Notwithstanding the trade-war, the question is whether the patents filed in China are large paradigm shifting inventions or simply small incremental improvements.

If you agree with this week's copy of the Economist, then you will believe that you cannot innovate without an open mind and in a few years, China will more likely go the way of Japan and the GDP will trend lower over the next 20 years.

If this is true, then China will grow older before it grows richer.

Perhaps, more controversially, factoring the savings rate into long term Solow Growth Model, we may finally understand why the Oxford PPEs who run Singapore are so reluctant to have Singaporeans draw down on their CPF.


  1. As mentioned before, can compensate for CPF withdrawals by increased foreigner floodgates (labor).

  2. Right now we are reducing L !

  3. That's coz right now they are trying to count on A (innovation, productivity) to make it work. But it's the hardest of the 3 main Solow variables to ramp up in S'pore.

    Hopefully the national strategy works. But when SHTF increasing L is the quickest option in a "damn if you do, damn if you don't" situation. :)

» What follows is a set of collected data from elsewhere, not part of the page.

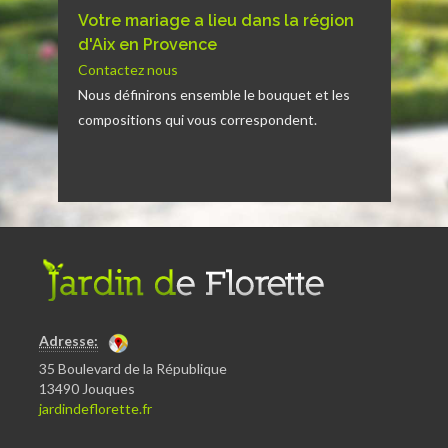
Votre mariage a lieu dans la région
d'Aix en Provence
Contactez nous
Nous définirons ensemble le bouquet et les
compositions qui vous correspondent.
Adresse:
35 Boulevard de la République
13490 Jouques
jardindeflorette.fr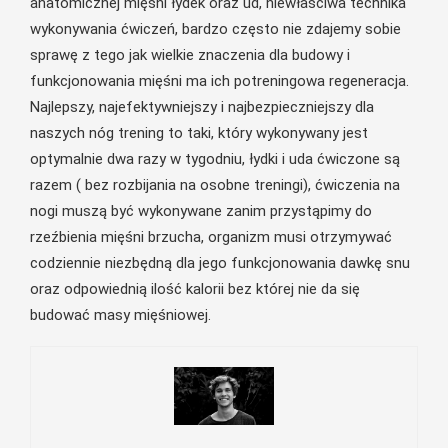
anatomicznej mięśni łydek oraz ud, niewłaściwa technika
wykonywania ćwiczeń, bardzo często nie zdajemy sobie
sprawę z tego jak wielkie znaczenia dla budowy i
funkcjonowania mięśni ma ich potreningowa regeneracja.
Najlepszy, najefektywniejszy i najbezpieczniejszy dla
naszych nóg trening to taki, który wykonywany jest
optymalnie dwa razy w tygodniu, łydki i uda ćwiczone są
razem ( bez rozbijania na osobne treningi), ćwiczenia na
nogi muszą być wykonywane zanim przystąpimy do
rzeźbienia mięśni brzucha, organizm musi otrzymywać
codziennie niezbędną dla jego funkcjonowania dawkę snu
oraz odpowiednią ilość kalorii bez której nie da się
budować masy mięśniowej.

  4. Well, once I learnt about this model, I begin to have a perverse insight on how our government works.

    There seems to be no reasonable strategy to cut L, so that has to be an election gimmick. Otherwise, we will have to delay giving out CPF even longer.

    The trick is to expand L and get as much engineering talent from overseas as we can so that L goes up and A goes up at the same time.

    This means that the gravy train enjoyed by Computer Science majors right now will not last very long.